Defining wrapped stages

You define a Wrapped stage to enable you to specify a UNIX command to be executed by an IBM® InfoSphere® DataStage® stage.

About this task

You define a wrapper file that handles arguments for the UNIX command and inputs and outputs. The Designer provides an interface that helps you define the wrapper. The stage will be available to all jobs in the project in which the stage was defined. You can make it available to other projects using the Designer Export facilities. You can add the stage to your job palette using palette customization features in the Designer.

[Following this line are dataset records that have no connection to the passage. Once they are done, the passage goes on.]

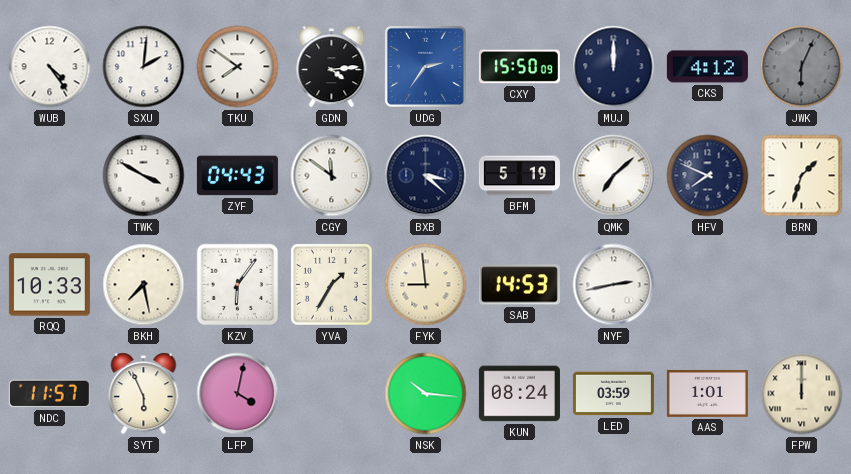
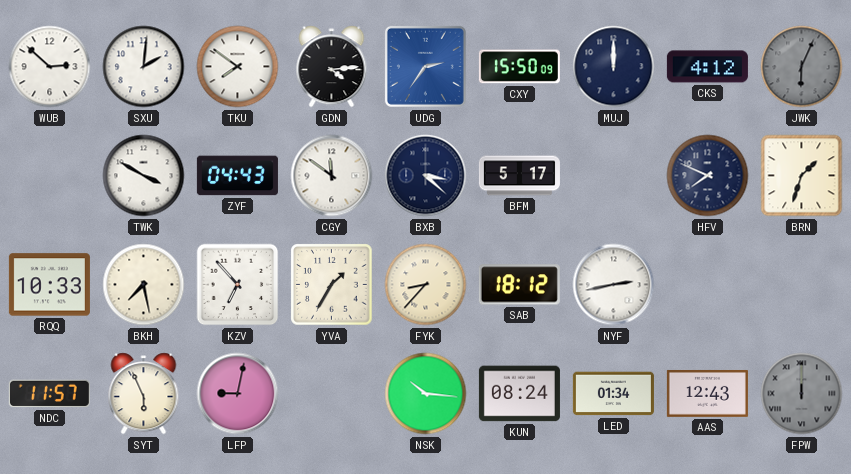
WUB: 4:24 -> 2:52
BFM: 5:19 -> 5:17
QMK: 7:08 -> none
KZV: 6:06 -> 6:53
FYK: 8:59 -> 8:37
SAB: 14:53 -> 18:12
LFP: 4:02 -> 9:02
LED: 03:59 -> 01:34
AAS: 1:01 -> 12:43
FPW dial: cream -> grey
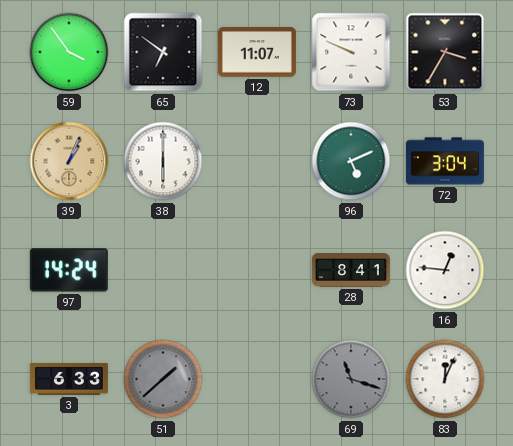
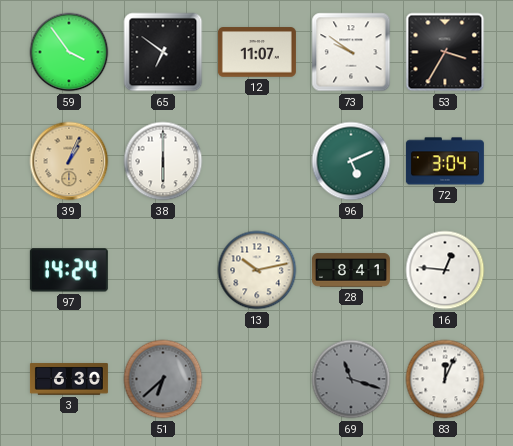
73: 9:49 -> 9:51
13: none -> 10:13
3: 6:33 -> 6:30
51: 1:38 -> 6:38
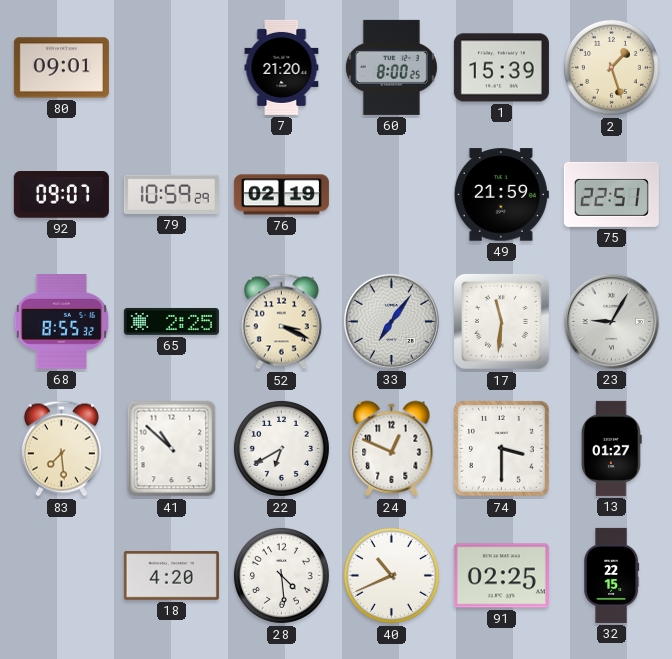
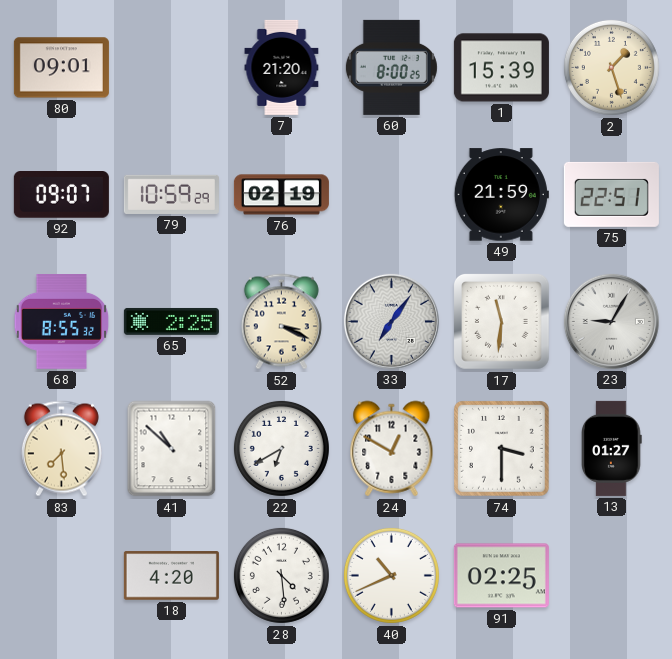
24: 12:49 -> 12:50
32: 22:15 -> none
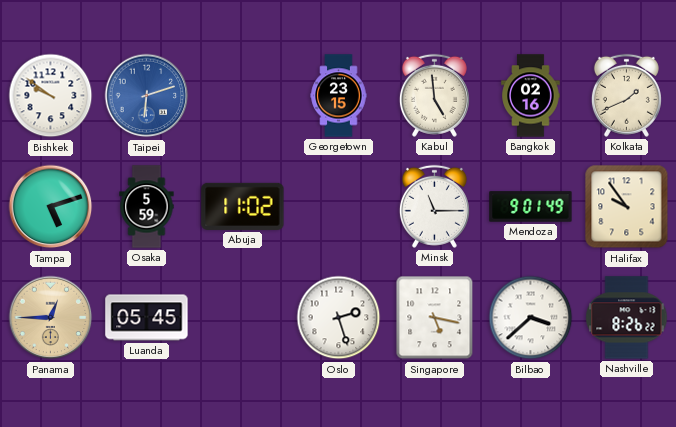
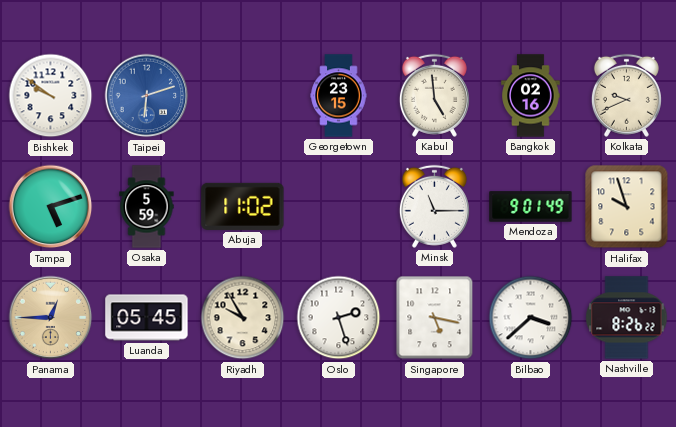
Kolkata: 1:41 -> 9:41
Halifax: 9:54 -> 9:57
Riyadh: none -> 9:55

When defining a Wrapped stage you provide the following information:

The UNIX command that you wrap can be a built-in command, such as grep, a utility, such as SyncSort, or your own UNIX application. The only limitation is that the command must be `pipe-safe' (to be pipe-safe a UNIX command reads its input sequentially, from beginning to end).

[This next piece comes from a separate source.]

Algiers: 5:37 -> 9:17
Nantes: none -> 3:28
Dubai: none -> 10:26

You need to define metadata for the data being input to and output from the stage. You also need to define the way in which the data will be input or output. UNIX commands can take their inputs from standard in, or another stream, a file, or from the output of another command via a pipe. Similarly data is output to standard out, or another stream, to a file, or to a pipe to be input to another command. You specify what the command expects.

InfoSphere DataStage handles data being input to the Wrapped stage and will present it in the specified form. If you specify a command that expects input on standard in, or another stream, InfoSphere DataStage will present the input data from the jobs data flow as if it was on standard in. Similarly it will intercept data output on standard out, or another stream, and integrate it into the job's data flow.

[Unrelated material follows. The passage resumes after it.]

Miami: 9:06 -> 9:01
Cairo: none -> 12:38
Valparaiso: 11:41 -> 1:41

You also specify the environment in which the UNIX command will be executed when you define the wrapped stage.

Procedure

  1. Do one of:
    1. Choose File > New from the Designer menu. The New dialog box appears.
    2. Open the Other folder and select the Parallel Stage Type icon.
    3. Click OK. The Parallel Routine dialog box appears, with the General page on top.

      Or:

    4. Select a folder in the repository tree.
  2. Choose New > Other > Parallel Stage > Wrapped from the shortcut menu. The Stage Type dialog box appears, with the General page on top.
  3. Fill in the fields on the General page as follows:
    • Stage type name. This is the name that the stage will be known by to InfoSphere DataStage. Avoid using the same name as existing stages or the name of the actual UNIX command you are wrapping.
    • Category. The category that the new stage will be stored in under the stage types branch. Type in or browse for an existing category or type in the name of a new one. The category also determines what group in the palette the stage will be added to. Choose an existing category to add to an existing group, or specify a new category to create a new palette group.
    • Parallel Stage type. This indicates the type of new Parallel job stage you are defining (Custom, Build, or Wrapped). You cannot change this setting.
    • Wrapper Name. The name of the wrapper file InfoSphere DataStage will generate to call the command. By default this will take the same name as the Stage type name.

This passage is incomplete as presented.